Saturday, September 12, 2015

The significance of dates and remembering



We all have events in our lives that splash across our memory out of nowhere.  Sometimes silly insignificant things.   Like remembering wearing saddle shoes and thick tights in the winter.  I couldn't tell you what dates I wore them, but I know that I did.  And with some reasoning, I could narrow it down to the season, and possibly even how old I was.   But why.  It is a small snippet of millions upon millions of snippets of time that are happening constantly.  Most go into us to either stay with us or just go- passing through. 

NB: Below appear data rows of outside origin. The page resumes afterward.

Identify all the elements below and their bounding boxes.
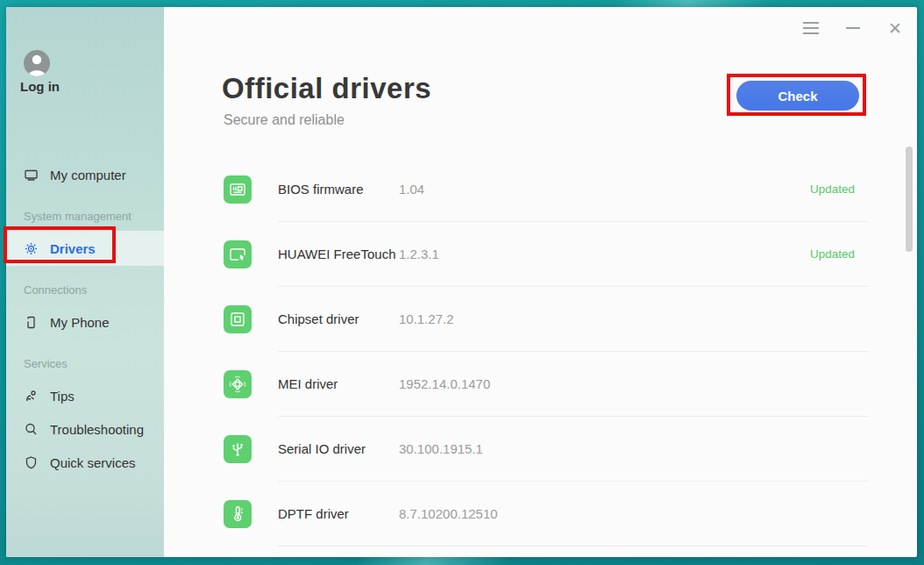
sidebar-item-label: My Phone — [50, 315, 110, 330]
driver-name: BIOS firmware — [278, 157, 364, 222]
shield-icon — [24, 455, 39, 470]
driver-version: 1.2.3.1 — [399, 222, 439, 287]
touchpad-icon — [224, 240, 252, 268]
driver-name: Serial IO driver — [278, 417, 366, 482]
sidebar-item-my-phone[interactable]: My Phone — [24, 311, 110, 333]
driver-name: Chipset driver — [278, 287, 359, 352]
sidebar-item-quick-services[interactable]: Quick services — [24, 451, 136, 474]
scrollbar-thumb[interactable] — [906, 147, 913, 252]
menu-icon[interactable] — [801, 18, 821, 38]
computer-icon — [24, 168, 39, 182]
sidebar-item-drivers[interactable]: Drivers — [24, 237, 96, 260]
minimize-icon[interactable] — [843, 18, 863, 38]
sidebar-section-system-management: System management — [24, 210, 131, 223]
phone-icon — [24, 315, 39, 330]
driver-name: HUAWEI FreeTouch — [278, 222, 395, 287]
thermometer-icon — [224, 500, 252, 528]
sidebar-item-troubleshooting[interactable]: Troubleshooting — [24, 418, 144, 440]
sidebar-item-tips[interactable]: Tips — [24, 384, 75, 407]
check-button[interactable]: Check — [736, 81, 859, 111]
sidebar-item-label: Troubleshooting — [50, 422, 144, 437]
driver-row: BIOS firmware 1.04 Updated — [224, 157, 868, 222]
row-divider — [278, 546, 868, 547]
usb-icon — [224, 435, 252, 463]
close-icon[interactable]: ✕ — [885, 18, 905, 38]
bios-icon — [224, 175, 252, 204]
sidebar: Log in My computer System management — [6, 7, 164, 557]
driver-row: DPTF driver 8.7.10200.12510 — [224, 482, 868, 547]
page-title: Official drivers — [222, 72, 431, 105]
sidebar-item-label: Drivers — [50, 241, 96, 256]
driver-row: Serial IO driver 30.100.1915.1 — [224, 417, 868, 482]
driver-name: DPTF driver — [278, 482, 349, 547]
login-label[interactable]: Log in — [20, 79, 60, 94]
chipset-icon — [224, 305, 252, 333]
driver-version: 8.7.10200.12510 — [399, 482, 498, 547]
driver-version: 30.100.1915.1 — [399, 417, 483, 482]
driver-row: HUAWEI FreeTouch 1.2.3.1 Updated — [224, 222, 868, 287]
page-subtitle: Secure and reliable — [224, 112, 345, 128]
sidebar-section-services: Services — [24, 357, 68, 370]
driver-version: 10.1.27.2 — [399, 287, 454, 352]
driver-name: MEI driver — [278, 352, 338, 417]
sidebar-section-connections: Connections — [24, 283, 87, 297]
app-window: Log in My computer System management — [6, 7, 917, 557]
driver-version: 1.04 — [399, 157, 424, 222]
sidebar-item-label: My computer — [50, 168, 126, 182]
mei-chip-icon — [224, 370, 252, 398]
chip-gear-icon — [24, 241, 39, 256]
window-controls: ✕ — [801, 16, 905, 40]
sidebar-item-label: Tips — [50, 389, 75, 404]
magnifier-icon — [24, 422, 39, 437]
user-avatar[interactable] — [24, 50, 50, 76]
driver-status: Updated — [810, 222, 855, 287]
driver-version: 1952.14.0.1470 — [399, 352, 490, 417]
tips-icon — [24, 389, 39, 404]
sidebar-item-label: Quick services — [50, 455, 136, 470]
person-icon — [24, 50, 50, 76]
driver-row: Chipset driver 10.1.27.2 — [224, 287, 868, 352]
driver-row: MEI driver 1952.14.0.1470 — [224, 352, 868, 417]
driver-status: Updated — [810, 157, 855, 222]
sidebar-item-my-computer[interactable]: My computer — [24, 163, 126, 186]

Scent can elicit memories.  Sights.  A child in a red winter coat.  The smell of pie in the oven.

But there is some point where the brain seems to shift gears.  Things take on importance and meaning.  My own children are always telling me stories of things I did.  Usually ways in which I was not the perfect mother.  But, wait, that's not how I recall at all.  No, I did not say that.  Did I?  Did the kids remember what they knew and expected me to say, thus creating a memory based on  memory, facts and wishful thinking.

And then there are the cultural, world changing facts that we hold on to forever.  

I remember clearly the day John F Kennedy was killed. I was nine years old. I saw Jack Ruby shoot Lee Harvey Oswald- on live TV.    My dad and I were both home sick and saw it all.  I am sure the significance was much different to each of my parents and each of my siblings.  It was a shared experience.  It was terrible.   We all cried.  We went downtown to watch the funeral cortege go by.  It was cold that November day.  It will be with me for as long as I have any memory at all.

I remember dates.  The dates of my children's birthdays.  My mother, father and brother, even though they are dead.   I know those dates.  I know my husband's birthrate.    We celebrate, we commemorate the day.  We have family rituals.  We are very predictable that way though if we do something different every now and then, it's alright.

Each time I learned I was pregnant, I was thrilled.  I remember that.  And the two pregnancies I lost too.  The first time holding, smelling, nursing.  I could not tell you the time of day, but it's all inside me.

Recently I read that with each pregnancy, fetal cells from the unborn baby travel into their mother's brain. 
So, there are "memories" and a sense of being that child's mother without even knowing it.

Today is September 11, 2015.  It is the 14th  anniversary of the attack on the World Trade Buildings in New York City, the Pentagon , and the thwarted attack on Washington by a fourth plane.    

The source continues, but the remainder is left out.